The Ivorian maquis, these street restaurants, only agree to broadcast three types of television programs: music videos, football matches and the Miss Côte d’Ivoire pageant. For this last event, spectators who have not had the chance or the means to get a place at the Ivoire hotel in Abidjan, gather with family or friends in bars and restaurants. No question of missing a beat: it’s the biggest audience of the year for the public channel RTI… and an inexhaustible source of jokes.

“How is she standing?” Looks like she’s coming to talk! “, tackles a young spectator in one of the bars of the Allocodrome de Cocody.

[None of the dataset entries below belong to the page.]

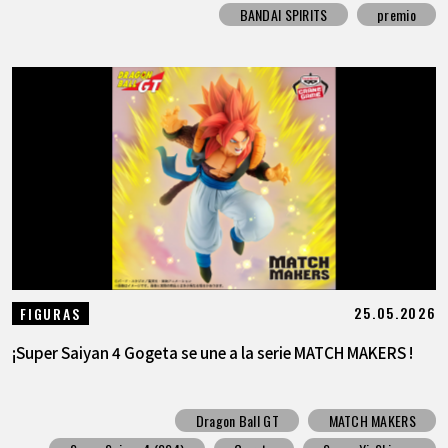
BANDAI SPIRITS
premio
25.05.2026
FIGURAS
¡Super Saiyan 4 Gogeta se une a la serie MATCH MAKERS !
Dragon Ball GT
MATCH MAKERS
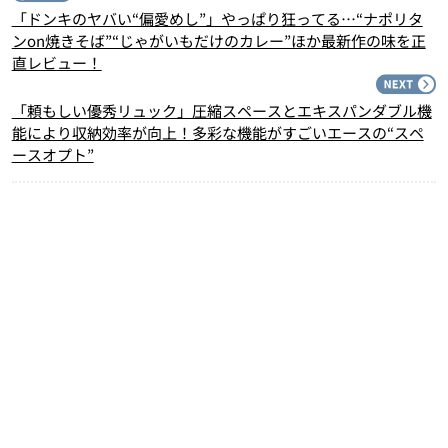
「ドンキのヤバい“偏愛めし”」やっぱり狂ってる…“ナポリタ
ンon焼きそば”“じゃがいもだけのカレー”ほか最新作の味を正
直レビュー！
N
「頼もしい優秀リュック」圧縮スペースとエキスパンダブル機
能により収納効率が向上！多彩な機能がすごいエースの“スペ
ースオプト”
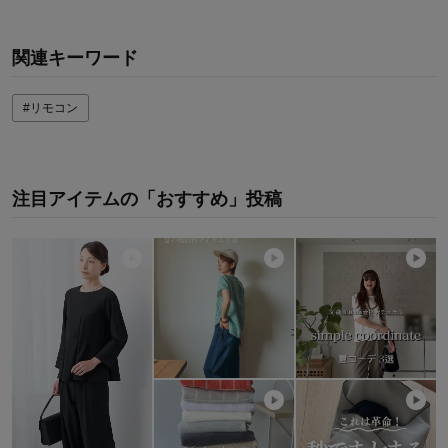
関連キーワード
#リモコン
注目アイテムの「おすすめ」投稿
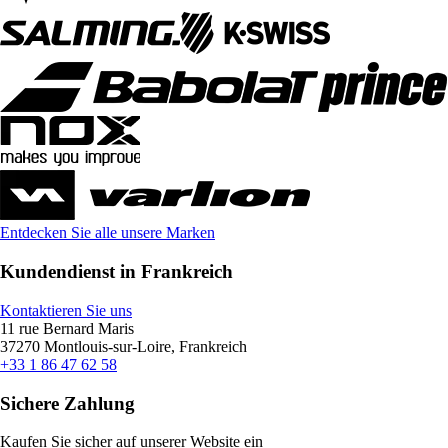
Entdecken Sie alle unsere Marken
Kundendienst in Frankreich
Kontaktieren Sie uns
11 rue Bernard Maris
37270 Montlouis-sur-Loire, Frankreich
+33 1 86 47 62 58
Sichere Zahlung
Kaufen Sie sicher auf unserer Website ein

Physique, make-up, hairstyle, outfit, gait… All the candidates take turns on the grill. And on social media, it’s even worse. “It’s braising night!” (meaning criticism or gossip), we joke on Twitter. Difficult since 2021 to match in popularity Olivia Yacé, elected Miss Côte d’Ivoire that year and last year became second runner-up to Miss World.

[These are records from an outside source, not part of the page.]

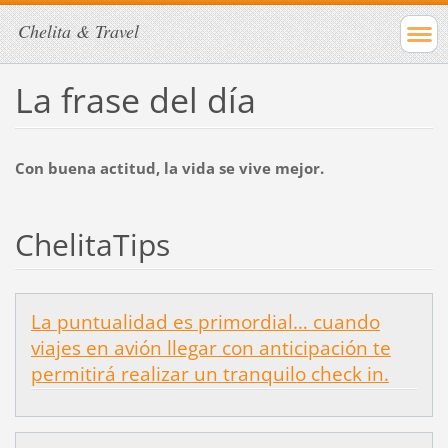
Chelita & Travel
La frase del día
Con buena actitud, la vida se vive mejor.
ChelitaTips
La puntualidad es primordial… cuando
viajes en avión llegar con anticipación te
permitirá realizar un tranquilo check in.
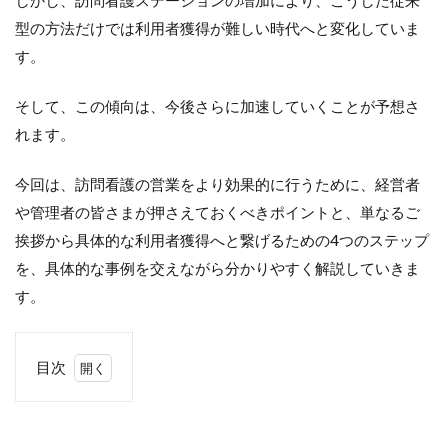
型の方法だけでは利用者獲得が難しい時代へと変化していま
す。
そして、この傾向は、今後さらに加速していくことが予想さ
れます。
今回は、訪問看護の営業をより効果的に行うために、経営者
や管理者の皆さまが押さえておくべきポイントと、単なるご
挨拶から具体的な利用者獲得へと繋げるための4つのステップ
を、具体的な事例を交えながら分かりやすく解説していきま
す。
目次
1
ご
あ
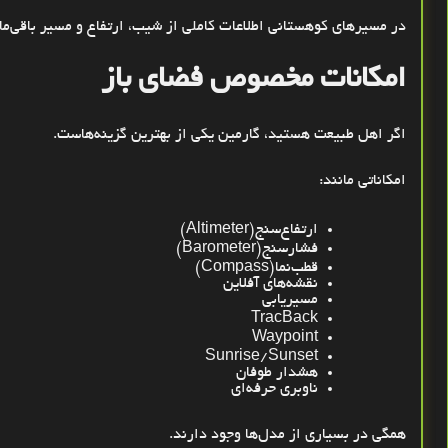
در مسیرهای کوهستانی اطلاعات کاملی از شیب، ارتفاع و مسیر باقی‌ما
امکانات مخصوص فضای باز
اگر اهل طبیعت هستید، گارمین یکی از بهترین گزینه‌هاست
.
امکاناتی مانند
:
ارتفاع‌سنج
(Altimeter)
فشارسنج
(Barometer)
قطب‌نما
(Compass)
نقشه‌های آفلاین
مسیریابی
TracBack
Waypoint
Sunrise/Sunset
هشدار طوفان
ناوبری حرفه‌ای
همگی در بسیاری از مدل‌ها وجود دارند
.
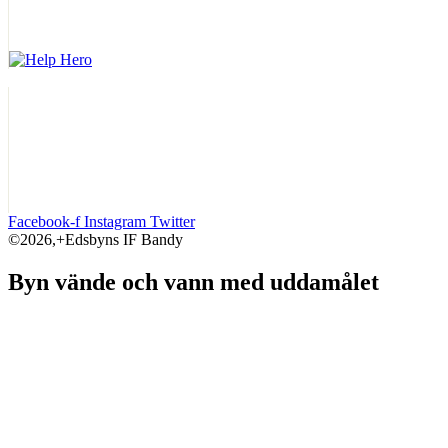
Facebook-f
Instagram
Twitter
©2026,+Edsbyns IF Bandy
Byn vände och vann med uddamålet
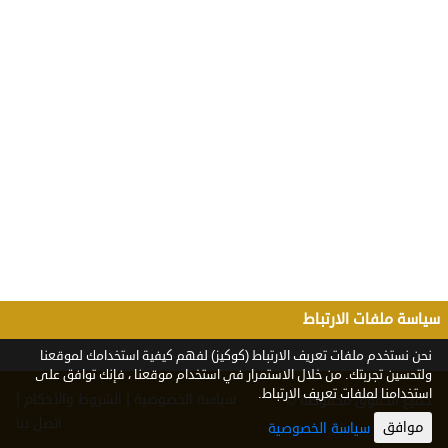
سياسة ملفات الارتباط
نحن نستخدم ملفات تعريف الارتباط (كوكيز) لفهم كيفية استخدامك لموقعنا
ولتحسين تجربتك. من خلال الاستمرار في استخدام موقعنا ، فإنك توافق على
استخدامنا لملفات تعريف الارتباط.
|
|
سياسة الخصوصية
الشروط والأحكام
جميع الحقوق محفوظة ©
2026
اتصل بنا
موافق
سياسة الخصوصية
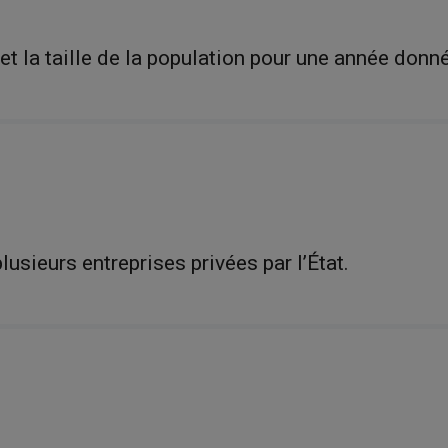
t la taille de la population pour une année donn
plusieurs entreprises privées par l’État.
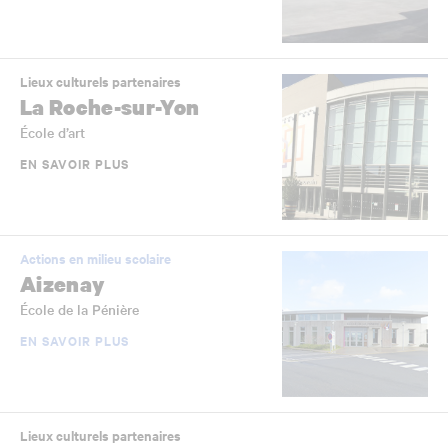
Lieux culturels partenaires
La Roche-sur-Yon
École d’art
EN SAVOIR PLUS
Actions en milieu scolaire
Aizenay
École de la Pénière
EN SAVOIR PLUS
Lieux culturels partenaires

Spectators at the Hôtel Ivoire, filmed in the background by RTI cameras, also take it for their rank: whoever sleeps, grimaces or wears an outfit deemed to be in bad taste is ruthlessly pinned down. Senior dignitaries are no exception. “They have come to choose their next mistress,” quips a tradeswoman from the maquis, hands planted on her hips and frowning.

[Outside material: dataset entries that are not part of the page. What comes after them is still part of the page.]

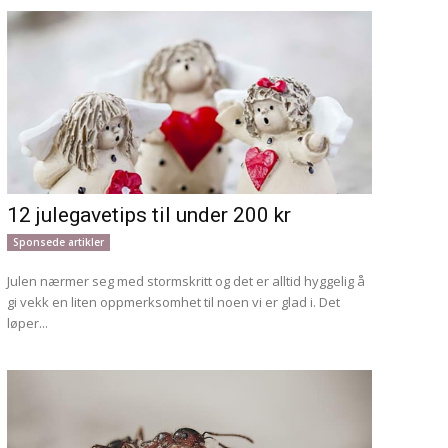
12 julegavetips til under 200 kr
Sponsede artikler
Julen nærmer seg med stormskritt og det er alltid hyggelig å
gi vekk en liten oppmerksomhet til noen vi er glad i. Det
løper...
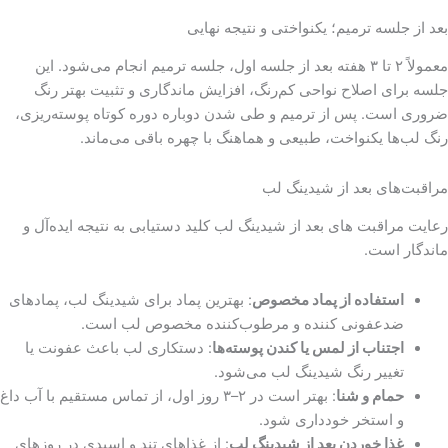
بعد از جلسه ترمیم؛ یکنواختی و نتیجه نهایی
معمولاً ۲ تا ۳ هفته بعد از جلسه اول، جلسه ترمیم انجام می‌شود. این
جلسه برای اصلاح نواحی کم‌رنگ، افزایش ماندگاری و تثبیت بهتر رنگ
ضروری است. پس از ترمیم و طی شدن دوباره دوره کوتاه پوسته‌ریزی،
رنگ لب‌ها یکنواخت، طبیعی و هماهنگ با چهره باقی می‌ماند.
مراقبت‌های بعد از شیدینگ لب
رعایت مراقبت های بعد از شیدینگ لب کلید دستیابی به نتیجه ایده‌آل و
ماندگار است.
استفاده از پماد مخصوص
: بهترین پماد برای شیدینگ لب، پمادهای
ضدعفونی کننده و مرطوب‌کننده مخصوص لب است.
اجتناب از لمس یا کندن پوسته‌ها
: دستکاری لب باعث عفونت یا
تغییر رنگ شیدینگ لب می‌شود.
حمام و شنا
: بهتر است در ۲–۳ روز اول، از تماس مستقیم با آب داغ
و استخر خودداری شود.
غذا خوردن بعد از شیدینگ لب
: از غذاهای تند و اسیدی در روزهای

Since its creation in 1956, the competition has had the sulphurous reputation of providing a showcase for placing superb young women at the disposal of the country’s powerful. Dating arranged? Pimping? The accusations reached their climax when Linda Delon, elected Miss Côte d’Ivoire in 2000, married Aboudramane Sangaré, a minister of former President Laurent Gbagbo, thirty-six years her senior.

Identity tensions

Candidate for the preselections in 2016, the web editor Sandra Plebou, unconditional of the competition, recognizes it without blinking: “Preparing for the competition is expensive. To get funding, some sponsors ask for things in return. No one has forgotten the interview of Danielle Boué, finalist in 2022, in the program “Les Femmes d’ici”, on the New Ivorian Channel (NCI). The beauty of Tonkpi explained with a laugh that the patrons “come quietly to tell you that they want to help you, and it’s after that they declare themselves and say to you: ‘I supported you there, you don’t want to come massage me?” “.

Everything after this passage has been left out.